I talked with the developers a few times and learned recently that they had
shelved the product. There are some existing enterprise solutions for
electronic faxing. While building a service for smaller companies (and
individuals that have the need to fax now and then) seemed to be a very
difficult market to penetrate.

I'm not suggesting that their decision to shelve the product indicates it's
not possible for you to succeed, but I do know they gave it a good shot and
couldn't make money at it.

Perhaps going after a single industry, as you're suggesting, and vetting the
idea (and price point) with them ahead of time, could get you closer to
understanding if this is sustainable or not.

------
rifus
You could integrate the Internet fax service into your web interface and
manage it as you like.

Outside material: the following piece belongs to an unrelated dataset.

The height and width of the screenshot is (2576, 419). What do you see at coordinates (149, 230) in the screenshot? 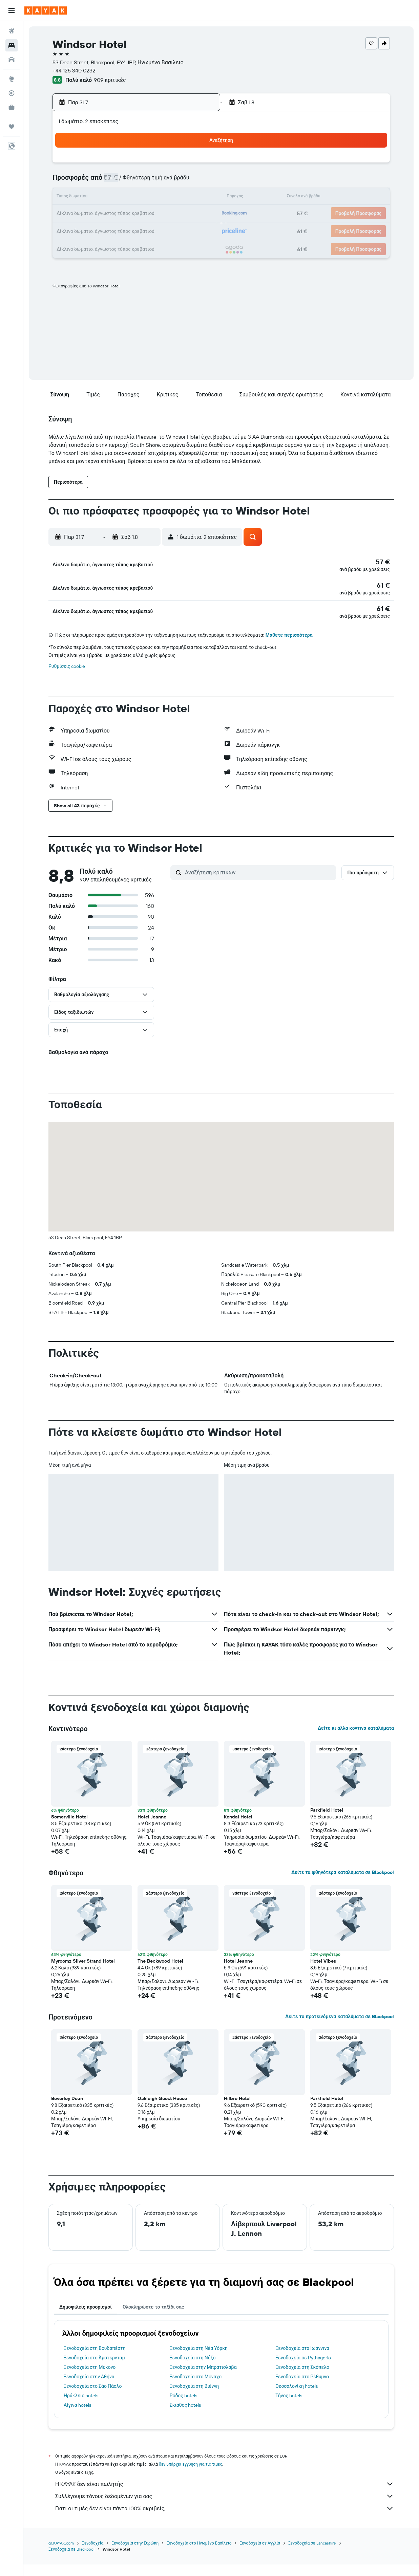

There are no sending limits, more information is
available on: <http://www.popfax.com/index.php?action=partners_new>

------
jeffmould
Not familiar with it, but I believe drop.io offers some form of fax ability.

EDIT: Guess that won't do much good as I just read that drop.io was acquired
by Facebook and they are discontinuing the service. Oh well.

------
byoung2
This should work: <http://www.programmableweb.com/api/ringcentral-fax>

------
rishabhverma
I recently read about one(Chandigarh, India) about one which lets you send a
fax through an email, but I am not sure if it provides an API or not.